Die Stuttgarter Wissenschaftler des Sondereinsatzkommandos sind nicht auf den Kopf gefallen. Im Gegenteil: Sie suchen gründlich – und finden zum Beispiel neben Uranium auch "Merklin" und "Westerwellin" bei ihren Messungen. Auch an Ideen für ein Endlager mangelt es nicht: Das umstrittene Bahnhofsprojekt um Stuttgart 21 soll herhalten als Absteige für den strahlenden Müll. Oder noch besser: Die CDU-Zentrale. Die liegt zufällig genau auf dem Weg – und wurde von den Verantwortlichen - anders als etwa die Asse – auch vorsorglich dicht gemacht.

Protest Stuttgart

Auf dem Schlossplatz angekommen zeigt sich Stuttgart wieder von seiner besten Seite: Sogar die Sonne kommt für ein Weilchen heraus um ein wenig Licht ins Dunkel der baden-württembergische Nachbarschaft der Atomkraftwerke Philippsburg und Neckarwestheim zu bringen.

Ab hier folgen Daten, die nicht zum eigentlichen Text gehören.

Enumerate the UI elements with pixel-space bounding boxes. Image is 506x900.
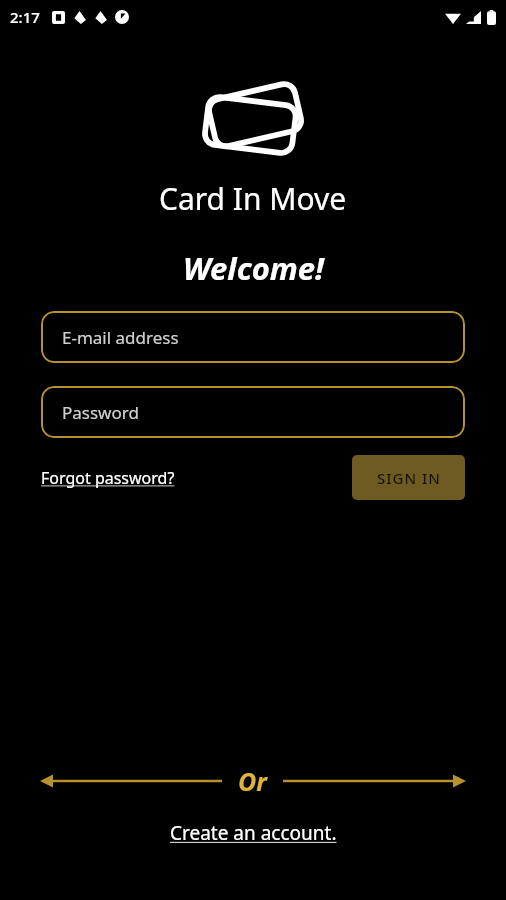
staticText: Or bbox=[238, 764, 267, 798]
staticText: Welcome! bbox=[183, 247, 324, 289]
staticText: E-mail address bbox=[62, 326, 179, 349]
button[interactable]: Create an account. bbox=[162, 814, 345, 852]
staticText: SIGN IN bbox=[377, 468, 441, 488]
staticText: Create an account. bbox=[170, 820, 337, 846]
staticText: Card In Move bbox=[159, 178, 347, 219]
button[interactable]: Password bbox=[41, 386, 465, 438]
staticText: 2:17 bbox=[10, 7, 40, 27]
button[interactable]: Forgot password? bbox=[41, 461, 175, 495]
button[interactable]: SIGN IN bbox=[352, 455, 465, 500]
button[interactable]: E-mail address bbox=[41, 311, 465, 363]
staticText: Password bbox=[62, 401, 139, 424]
staticText: Forgot password? bbox=[41, 467, 175, 489]
other: Card In Move logo bbox=[198, 78, 308, 164]
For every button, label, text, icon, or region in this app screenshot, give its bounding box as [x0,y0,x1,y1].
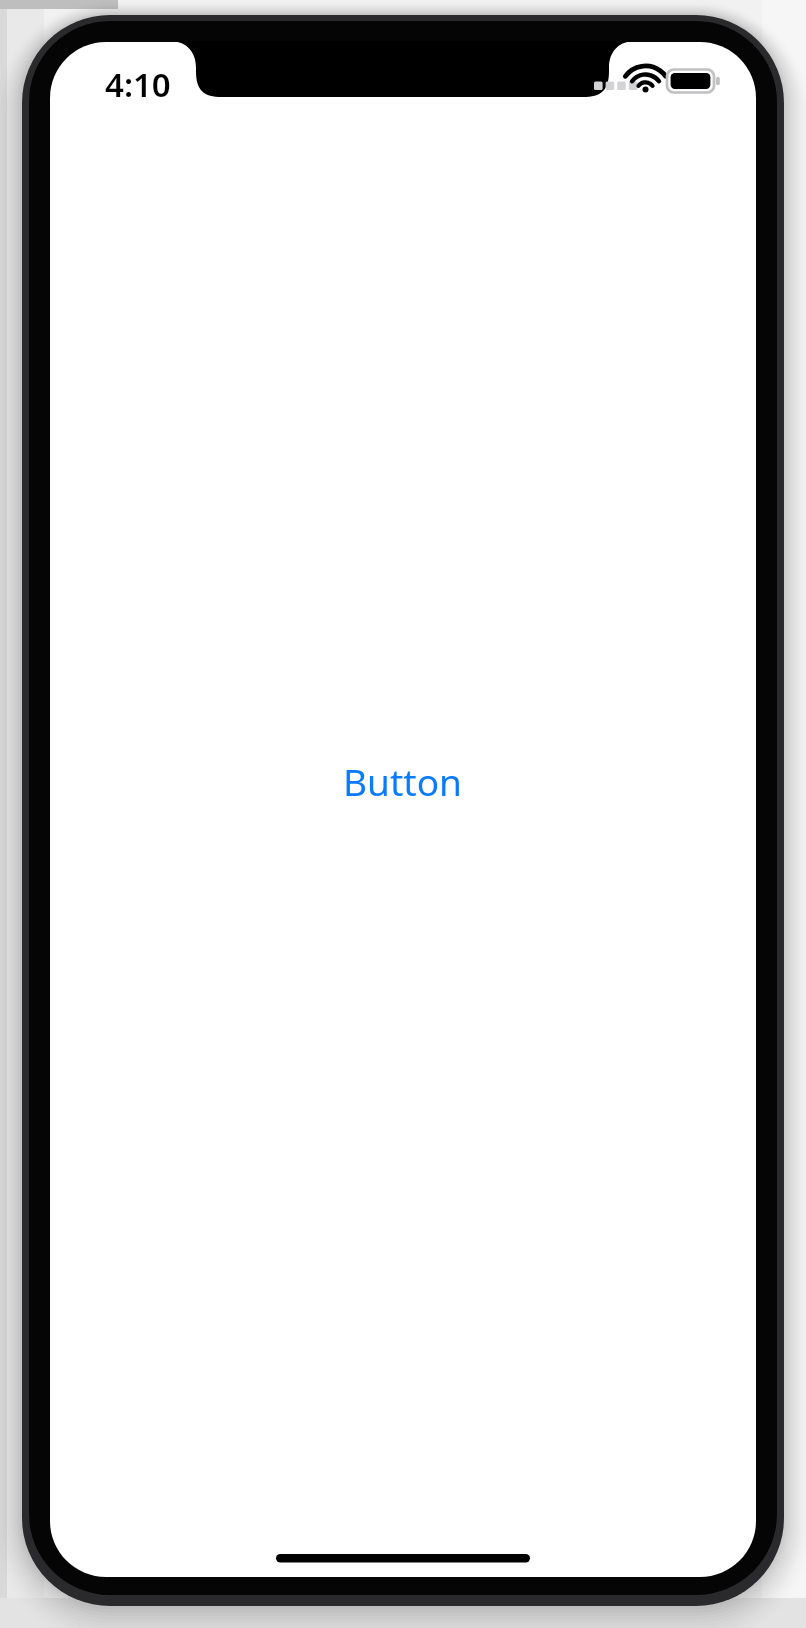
staticText: 4:10 [105,62,171,107]
staticText: Button [343,756,462,806]
button[interactable]: Button [343,756,462,806]
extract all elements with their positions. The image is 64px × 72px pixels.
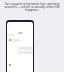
staticText: Get support in between live coaching ses…: [3, 2, 61, 12]
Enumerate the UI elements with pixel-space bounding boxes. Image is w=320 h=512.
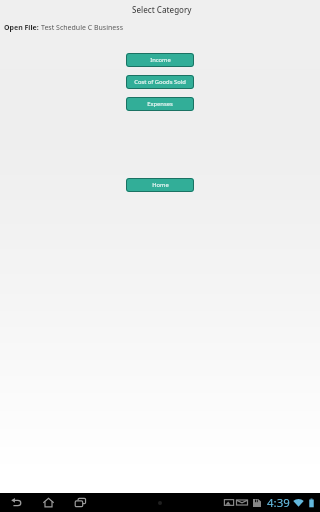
button[interactable]: Income: [126, 53, 194, 67]
staticText: Open File:: [4, 23, 39, 33]
button[interactable]: Status bar: notifications, clock, wifi a…: [224, 493, 320, 512]
staticText: 4:39: [267, 495, 290, 511]
button[interactable]: Home: [32, 493, 64, 512]
button[interactable]: Recent apps: [64, 493, 96, 512]
staticText: Test Schedule C Business: [41, 23, 123, 33]
staticText: Home: [152, 181, 169, 189]
staticText: Expenses: [147, 100, 173, 108]
button[interactable]: Back: [0, 493, 32, 512]
staticText: Income: [150, 56, 171, 64]
button[interactable]: Expenses: [126, 97, 194, 111]
staticText: Cost of Goods Sold: [134, 78, 186, 86]
button[interactable]: Cost of Goods Sold: [126, 75, 194, 89]
staticText: Select Category: [132, 4, 192, 15]
button[interactable]: Home: [126, 178, 194, 192]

Erneut haben die Atomgegner einen starken Auftritt aufs Parkett gelegt: Auch ohne Musik, Mundschutz und richtige Probebohrung. Übrigens ist auch Stuttgart nicht als Endlager für Atommüll geeignet. Das Urteil der Demonstranten ist deshalb eindeutig: Abschalten! Wer nicht hinter sich aufräumen kann, soll gefälligst erst gar keinen Müll produzieren.